On Facebook, you can make your profile very private so that no one outside of your network can see anything other than your name. You can also block individuals from contacting you. Twitter allows you to make your feed private so that you pick and choose who can follow your Tweets. Meanwhile, LinkedIn allows you to limit who can see your profile, but does not give you the ability to block individuals, so it’s kind of an all or nothing.
And that’s a problem for a website whose primary function is professional networking, and where the user wants his or her profile to be seen by as many employers and headhunters as possible.
If you close off access to your profile, only those who already know you will see your information. Since most of us aren’t hired by our close friends, that’s not good.
This may not be a problem for most people, who have no issue with other LinkedIn users being able to view their profiles and make contact.

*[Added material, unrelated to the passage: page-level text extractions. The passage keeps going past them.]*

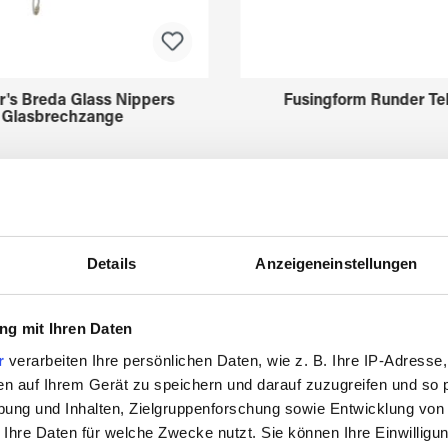
r's Breda Glass Nippers
Fusingform Runder Tel
Glasbrechzange
3211630
3522775
Details
Anzeigeneinstellungen
g mit Ihren Daten
r
verarbeiten Ihre persönlichen Daten, wie z. B. Ihre IP-Adresse,
en auf Ihrem Gerät zu speichern und darauf zuzugreifen und so 
Zuletzt angesehen
ung und Inhalten, Zielgruppenforschung sowie Entwicklung von
 Ihre Daten für welche Zwecke nutzt. Sie können Ihre Einwilligun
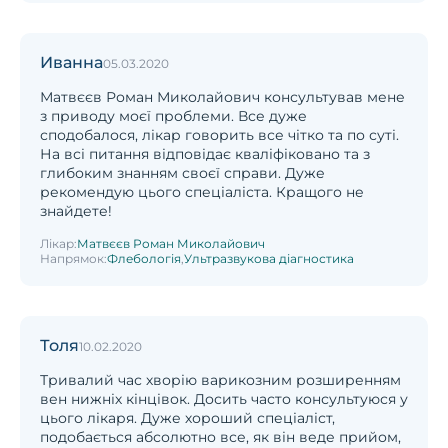
Иванна
05.03.2020
Матвєєв Роман Миколайович консультував мене
з приводу моєї проблеми. Все дуже
сподобалося, лікар говорить все чітко та по суті.
На всі питання відповідає кваліфіковано та з
глибоким знанням своєї справи. Дуже
рекомендую цього спеціаліста. Кращого не
знайдете!
Лікар:
Матвєєв Роман Миколайович
Напрямок:
Флебологія
,
Ультразвукова діагностика
Толя
10.02.2020
Тривалий час хворію варикозним розширенням
вен нижніх кінцівок. Досить часто консультуюся у
цього лікаря. Дуже хороший спеціаліст,
подобається абсолютно все, як він веде прийом,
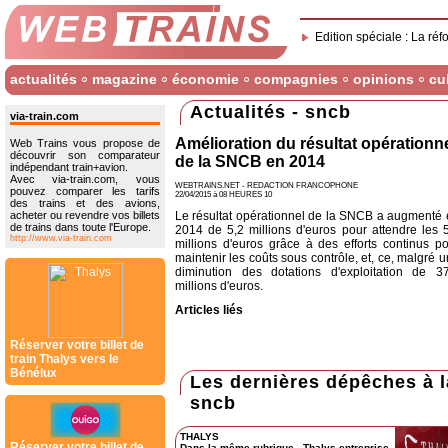
Edition spéciale : La réf
actualités
magazine
économie
compagnies
opinions
cu
Actualités - sncb
via-train.com
Amélioration du résultat opérationn
Web Trains vous propose de
découvrir son comparateur
de la SNCB en 2014
indépendant train+avion.
Avec via-train.com, vous
WEBTRAINS.NET - REDACTION FRANCOPHONE
pouvez comparer les tarifs
22/04/2015 à 08 HEURES 10
des trains et des avions,
acheter ou revendre vos billets
Le résultat opérationnel de la SNCB a augmenté
de trains dans toute l'Europe.
2014 de 5,2 millions d'euros pour attendre les 
http://www.via-train.com
millions d'euros grâce à des efforts continus p
maintenir les coûts sous contrôle, et, ce, malgré 
diminution des dotations d'exploitation de 37
millions d'euros.
Articles liés
Réserver votre billet de
train Thalys vers le
Bénélux
Les dernières dépêches à 
sncb
THALYS
Réserver votre billet de
Dans la même rubrique
-
Thalys entreprise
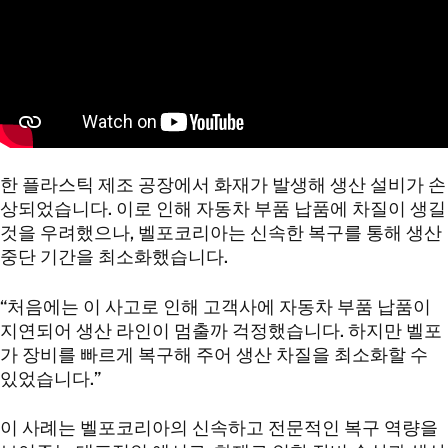
연락처 정보
연락처 정보
한 플라스틱 제조 공장에서 화재가 발생해 생산 설비가 손
상되었습니다. 이로 인해 자동차 부품 납품에 차질이 생길
것을 우려했으나, 벨포코리아는 신속한 복구를 통해 생산
중단 기간을 최소화했습니다.
“처음에는 이 사고로 인해 고객사에 자동차 부품 납품이
지연되어 생산 라인이 멈출까 걱정했습니다. 하지만 벨포
가 장비를 빠르게 복구해 주어 생산 차질을 최소화할 수
있었습니다.”
이 사례는 벨포코리아의 신속하고 전문적인 복구 역량을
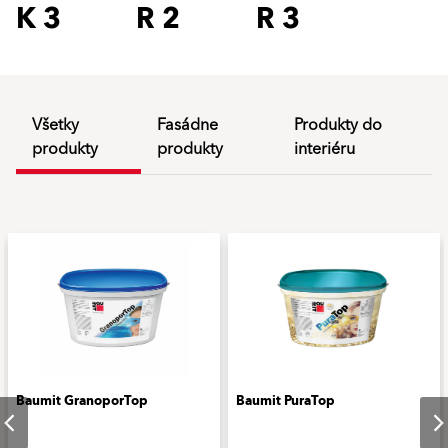
K 3
R 2
R 3
Všetky
Fasádne
Produkty do
produkty
produkty
interiéru
Baumit GranoporTop
Baumit PuraTop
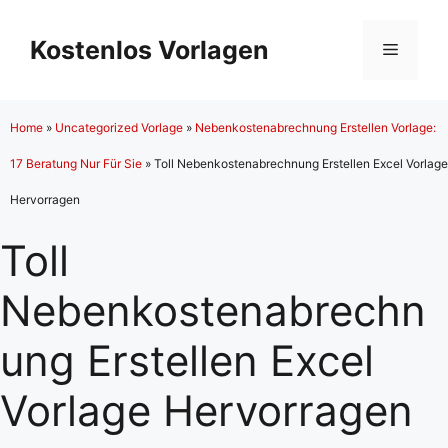
Zum
Inhalt
Kostenlos Vorlagen
Menü
springen
Home
»
Uncategorized Vorlage
»
Nebenkostenabrechnung Erstellen Vorlage:
17 Beratung Nur Für Sie
»
Toll Nebenkostenabrechnung Erstellen Excel Vorlage
Hervorragen
Toll
Nebenkostenabrechn
ung Erstellen Excel
Vorlage Hervorragen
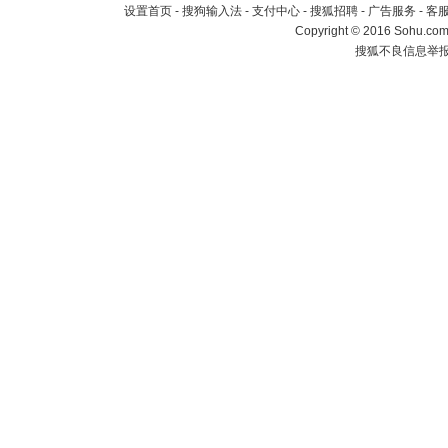
设置首页
-
搜狗输入法
-
支付中心
-
搜狐招聘
-
广告服务
-
客
Copyright
©
2016 Sohu.com 
搜狐不良信息举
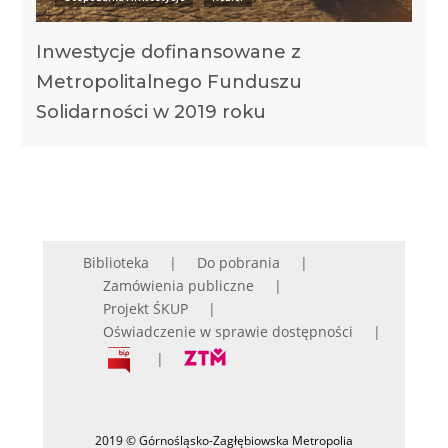
Inwestycje dofinansowane z
Metropolitalnego Funduszu
Solidarności w 2019 roku
Biblioteka
Do pobrania
Zamówienia publiczne
Projekt ŚKUP
Oświadczenie w sprawie dostępności
2019 © Górnośląsko-Zagłębiowska Metropolia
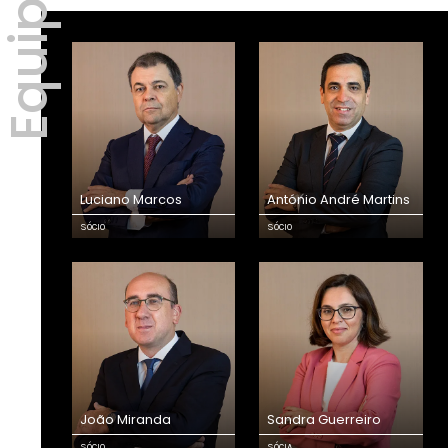
Equipa
Luciano Marcos
António André Martins
SÓCIO
SÓCIO
João Miranda
Sandra Guerreiro
SÓCIO
SÓCIA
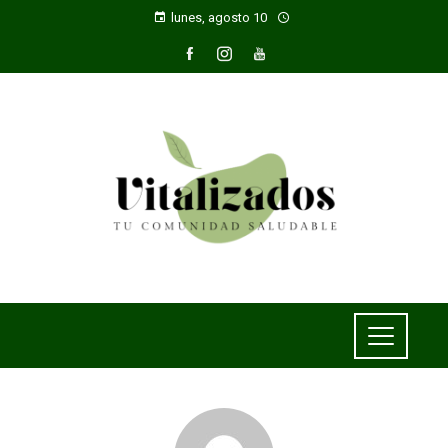
lunes, agosto 10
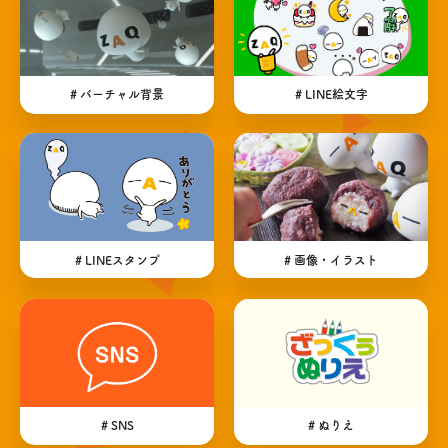
# バーチャル背景
# LINE絵文字
# LINEスタンプ
# 画像・イラスト
# SNS
# ぬりえ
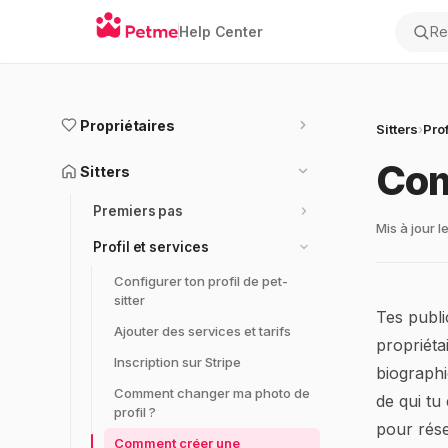
Help Center
Rec
Propriétaires
Sitters
›
Prof
Com
Sitters
Premiers pas
Mis à jour l
Profil et services
Configurer ton profil de pet-
sitter
Tes publi
Ajouter des services et tarifs
propriéta
Inscription sur Stripe
biographi
Comment changer ma photo de
de qui t
profil ?
pour rése
Comment créer une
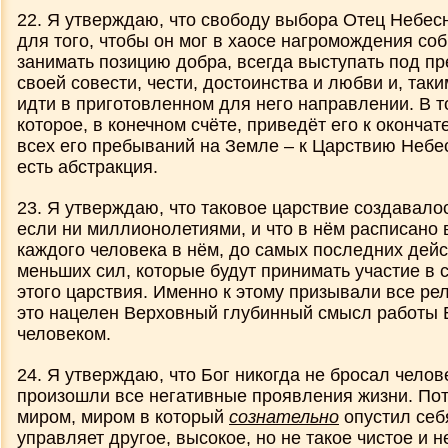
22. Я утверждаю, что свободу выбора Отец Небес
для того, чтобы он мог в хаосе нагромождения со
занимать позицию добра, всегда выступать под п
своей совести, чести, достоинства и любви и, так
идти в приготовленном для него направлении. В 
которое, в конечном счёте, приведёт его к оконча
всех его пребываний на Земле – к Царствию Небес
есть абстракция.
23. Я утверждаю, что таковое царствие создавало
если ни миллионолетиями, и что в нём расписано 
каждого человека в нём, до самых последних дей
меньших сил, которые будут принимать участие в 
этого царствия. Именно к этому призывали все рел
это нацелен Верховный глубинный смысл работы 
человеком.
24. Я утверждаю, что Бог никогда не бросал челове
произошли все негативные проявления жизни. По
миром, миром в который
сознательно
опустил себ
управляет другое, высокое, но не такое чистое и н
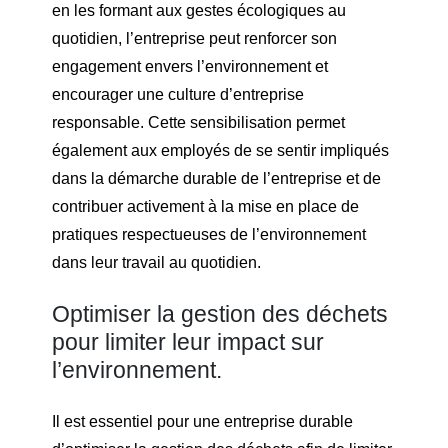
en les formant aux gestes écologiques au
quotidien, l’entreprise peut renforcer son
engagement envers l’environnement et
encourager une culture d’entreprise
responsable. Cette sensibilisation permet
également aux employés de se sentir impliqués
dans la démarche durable de l’entreprise et de
contribuer activement à la mise en place de
pratiques respectueuses de l’environnement
dans leur travail au quotidien.
Optimiser la gestion des déchets
pour limiter leur impact sur
l’environnement.
Il est essentiel pour une entreprise durable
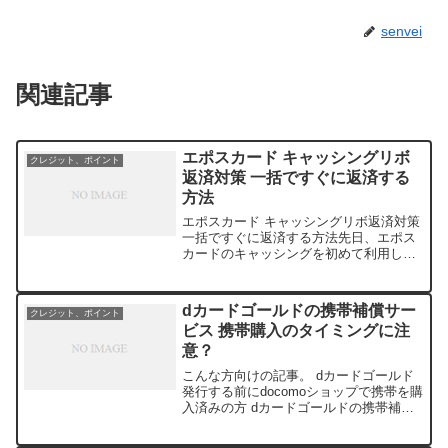
senvei
関連記事
エポスカード キャッシングリボ
クレジット、ポイント
返済対策 一括ですぐに返済する
方法
エポスカード キャッシングリボ返済対策
一括ですぐに返済する方法先日、エポス
カードのキャッシングを初めて利用し
た。みずほ銀行から現金を下ろそうとし
たのだが、みずほATMが休止していて下
ろせなかったからだ・・。以下はキャッ
dカードゴールドの携帯補償サー
クレジット、ポイント
シング後の返済につい...
ビス 携帯購入のタイミングに注
意？
こんな方向けの記事。 dカードゴールド
発行する前にdocomoショップで携帯を購
入済みの方 dカードゴールドの携帯補償
サービスを使いたい方dカードゴールドの
携帯補償サービス 携帯購入のタイミング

But for LinkedIn users who are deliberately attempting to avoid stalkers, it’s more than an annoyance.
Buzzfeed has the story of a woman who had left her previous job after being sexually assaulted by her former boss.
Even after she had moved on, he continued to contact her via every available channel. So she blocked him on Facebook, locked him out of her Twitter feed, but he kept reaching out to her on a daily basis through LinkedIn.
Since there is no option for blocking individuals, she could only keep ignoring and deleting his creepy messages. Limiting the visibility of her profile would negate the utility of even having a LinkedIn profile.
When she contacted LinkedIn about her predicament, she says she was told she’d need a court order to block her former boss’s e-mails.
And so she’s started a Change.org petition, asking LinkedIn to rethink its policies.
The letter, addressed to five LinkedIn executives is a simple one-sentence plea: “Offer LinkedIn users a blocking feature against other users.”
It currently has more than 5,300 signatures, and a number of supporters are voicing similar stories.
“I am continually stalked by someone who keeps creating fake accounts to view my location and details,” writes one user. “Like others I have previously hidden all my details but am now currently looking for employment and therefore would like to make certain features of my account public.”
“I can’t use LinkedIn anymore because my ex could find out where I work and that would put my son and I in danger,” writes another.
In response, LinkedIn tells Buzzfeed:
“We do not at this time offer a singular, broad-based block feature, although we would certainly evaluate the need for one if it becomes apparent that there’s a need… LinkedIn offers a large number of granular settings that give our members total control over what’s visible to their connections, their broader network, and others.”